Exact copy, pictures excluded: please retype every record below.

* [SOURCE MATERIAL]
============================================================
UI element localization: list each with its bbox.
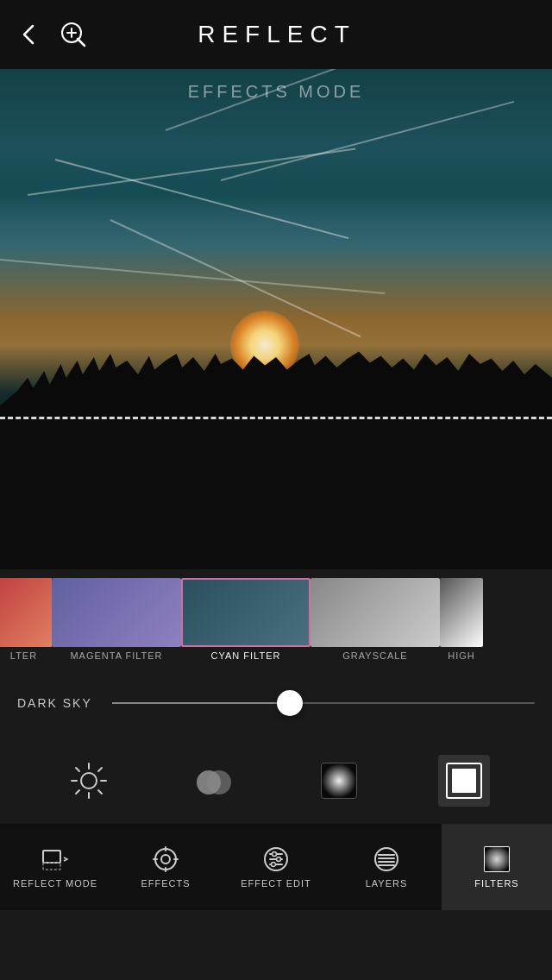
nav-item-filters[interactable]: FILTERS	[442, 824, 552, 910]
filter-label-magenta: MAGENTA FILTER	[70, 650, 162, 661]
filter-item-cyan[interactable]: CYAN FILTER	[181, 578, 310, 661]
svg-line-1	[78, 39, 85, 46]
svg-point-34	[272, 863, 276, 867]
effects-icon	[152, 845, 179, 873]
svg-point-27	[161, 855, 170, 864]
filter-label-cyan: CYAN FILTER	[211, 650, 281, 661]
app-title: REFLECT	[198, 21, 356, 48]
layers-icon	[373, 845, 400, 873]
photo-background: EFFECTS MODE	[0, 69, 552, 569]
nav-item-reflect[interactable]: REFLECT MODE	[0, 824, 110, 910]
filter-thumb-high	[440, 578, 483, 647]
filter-thumb-grayscale	[310, 578, 440, 647]
svg-rect-21	[43, 863, 60, 870]
blend-tool[interactable]	[188, 755, 240, 807]
vignette-tool[interactable]	[313, 755, 365, 807]
header: REFLECT	[0, 0, 552, 69]
svg-line-10	[98, 790, 102, 794]
reflection-divider	[0, 417, 552, 419]
effects-mode-label: EFFECTS MODE	[188, 82, 365, 102]
svg-line-12	[76, 790, 79, 794]
svg-line-11	[98, 768, 102, 771]
header-left	[17, 20, 88, 49]
svg-rect-18	[452, 769, 476, 793]
bottom-nav: REFLECT MODE EFFECTS	[0, 824, 552, 910]
slider-track[interactable]	[112, 702, 535, 704]
effect-edit-icon	[262, 845, 290, 873]
filter-item-grayscale[interactable]: GRAYSCALE	[310, 578, 440, 661]
svg-point-32	[277, 858, 281, 862]
frame-tool[interactable]	[438, 755, 490, 807]
filter-item-magenta[interactable]: MAGENTA FILTER	[52, 578, 181, 661]
filter-label-high: HIGH	[448, 650, 475, 661]
nav-item-effect-edit[interactable]: EFFECT EDIT	[221, 824, 331, 910]
filter-thumb-cyan	[181, 578, 310, 647]
nav-label-filters: FILTERS	[474, 878, 518, 889]
nav-label-layers: LAYERS	[366, 878, 408, 889]
svg-point-30	[273, 852, 277, 857]
filters-icon	[483, 845, 511, 873]
slider-area: DARK SKY	[0, 669, 552, 738]
svg-rect-16	[322, 763, 356, 798]
slider-thumb[interactable]	[277, 690, 303, 716]
photo-area: EFFECTS MODE	[0, 69, 552, 569]
nav-label-effects: EFFECTS	[141, 878, 190, 889]
reflect-icon	[41, 845, 69, 873]
slider-label: DARK SKY	[17, 696, 95, 710]
filter-thumb-red	[0, 578, 52, 647]
nav-label-effect-edit: EFFECT EDIT	[241, 878, 311, 889]
svg-point-4	[81, 773, 97, 788]
reflection-zone	[0, 419, 552, 569]
filter-item-red[interactable]: LTER	[0, 578, 52, 661]
back-button[interactable]	[17, 22, 41, 47]
tools-row	[0, 738, 552, 824]
filters-strip: LTER MAGENTA FILTER CYAN FILTER GRAYSCAL…	[0, 569, 552, 669]
filter-label-red: LTER	[10, 650, 37, 661]
filter-item-high[interactable]: HIGH	[440, 578, 483, 661]
svg-point-22	[155, 849, 176, 870]
svg-rect-41	[485, 847, 509, 871]
svg-point-14	[207, 770, 231, 795]
nav-item-effects[interactable]: EFFECTS	[110, 824, 221, 910]
zoom-button[interactable]	[59, 20, 88, 49]
brightness-tool[interactable]	[63, 755, 115, 807]
nav-item-layers[interactable]: LAYERS	[331, 824, 442, 910]
filter-label-grayscale: GRAYSCALE	[342, 650, 407, 661]
slider-fill	[112, 702, 290, 704]
svg-line-9	[76, 768, 79, 771]
svg-rect-19	[43, 851, 60, 863]
filter-thumb-magenta	[52, 578, 181, 647]
nav-label-reflect: REFLECT MODE	[13, 878, 97, 889]
photo-canvas: EFFECTS MODE	[0, 69, 552, 569]
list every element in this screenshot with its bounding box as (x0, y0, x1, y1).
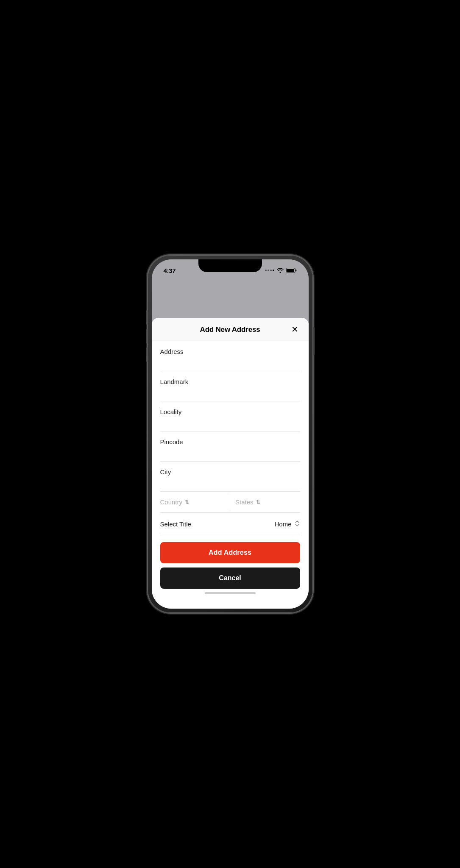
============================================================
* [COMPLETED TASK]
UI element localization: list each with its bbox.
nav-item-filters[interactable]: FILTERS	[442, 824, 552, 910]
filter-label-magenta: MAGENTA FILTER	[70, 650, 162, 661]
filter-item-cyan[interactable]: CYAN FILTER	[181, 578, 310, 661]
svg-line-1	[78, 39, 85, 46]
svg-point-34	[272, 863, 276, 867]
effects-icon	[152, 845, 179, 873]
svg-point-27	[161, 855, 170, 864]
filter-label-cyan: CYAN FILTER	[211, 650, 281, 661]
app-title: REFLECT	[198, 21, 356, 48]
layers-icon	[373, 845, 400, 873]
photo-background: EFFECTS MODE	[0, 69, 552, 569]
nav-item-reflect[interactable]: REFLECT MODE	[0, 824, 110, 910]
filter-thumb-high	[440, 578, 483, 647]
filter-thumb-grayscale	[310, 578, 440, 647]
svg-rect-21	[43, 863, 60, 870]
blend-tool[interactable]	[188, 755, 240, 807]
vignette-tool[interactable]	[313, 755, 365, 807]
header: REFLECT	[0, 0, 552, 69]
svg-line-10	[98, 790, 102, 794]
reflection-divider	[0, 417, 552, 419]
effects-mode-label: EFFECTS MODE	[188, 82, 365, 102]
svg-line-12	[76, 790, 79, 794]
svg-line-11	[98, 768, 102, 771]
header-left	[17, 20, 88, 49]
svg-rect-18	[452, 769, 476, 793]
bottom-nav: REFLECT MODE EFFECTS	[0, 824, 552, 910]
slider-track[interactable]	[112, 702, 535, 704]
effect-edit-icon	[262, 845, 290, 873]
filter-item-grayscale[interactable]: GRAYSCALE	[310, 578, 440, 661]
svg-point-32	[277, 858, 281, 862]
frame-tool[interactable]	[438, 755, 490, 807]
filter-item-magenta[interactable]: MAGENTA FILTER	[52, 578, 181, 661]
filter-label-high: HIGH	[448, 650, 475, 661]
nav-item-effect-edit[interactable]: EFFECT EDIT	[221, 824, 331, 910]
filter-thumb-cyan	[181, 578, 310, 647]
nav-label-filters: FILTERS	[474, 878, 518, 889]
nav-label-layers: LAYERS	[366, 878, 408, 889]
svg-point-30	[273, 852, 277, 857]
filters-icon	[483, 845, 511, 873]
slider-area: DARK SKY	[0, 669, 552, 738]
svg-rect-16	[322, 763, 356, 798]
slider-thumb[interactable]	[277, 690, 303, 716]
photo-area: EFFECTS MODE	[0, 69, 552, 569]
nav-label-effects: EFFECTS	[141, 878, 190, 889]
reflect-icon	[41, 845, 69, 873]
slider-label: DARK SKY	[17, 696, 95, 710]
filter-thumb-red	[0, 578, 52, 647]
nav-label-effect-edit: EFFECT EDIT	[241, 878, 311, 889]
svg-point-4	[81, 773, 97, 788]
reflection-zone	[0, 419, 552, 569]
filter-item-red[interactable]: LTER	[0, 578, 52, 661]
back-button[interactable]	[17, 22, 41, 47]
tools-row	[0, 738, 552, 824]
filters-strip: LTER MAGENTA FILTER CYAN FILTER GRAYSCAL…	[0, 569, 552, 669]
filter-label-red: LTER	[10, 650, 37, 661]
filter-item-high[interactable]: HIGH	[440, 578, 483, 661]
svg-point-22	[155, 849, 176, 870]
svg-rect-41	[485, 847, 509, 871]
svg-point-14	[207, 770, 231, 795]
nav-item-effects[interactable]: EFFECTS	[110, 824, 221, 910]
zoom-button[interactable]	[59, 20, 88, 49]
brightness-tool[interactable]	[63, 755, 115, 807]
nav-item-layers[interactable]: LAYERS	[331, 824, 442, 910]
filter-label-grayscale: GRAYSCALE	[342, 650, 407, 661]
slider-fill	[112, 702, 290, 704]
svg-line-9	[76, 768, 79, 771]
svg-rect-19	[43, 851, 60, 863]
filter-thumb-magenta	[52, 578, 181, 647]
nav-label-reflect: REFLECT MODE	[13, 878, 97, 889]
photo-canvas: EFFECTS MODE	[0, 69, 552, 569]
list every element in this screenshot with its bounding box as (x0, y0, x1, y1).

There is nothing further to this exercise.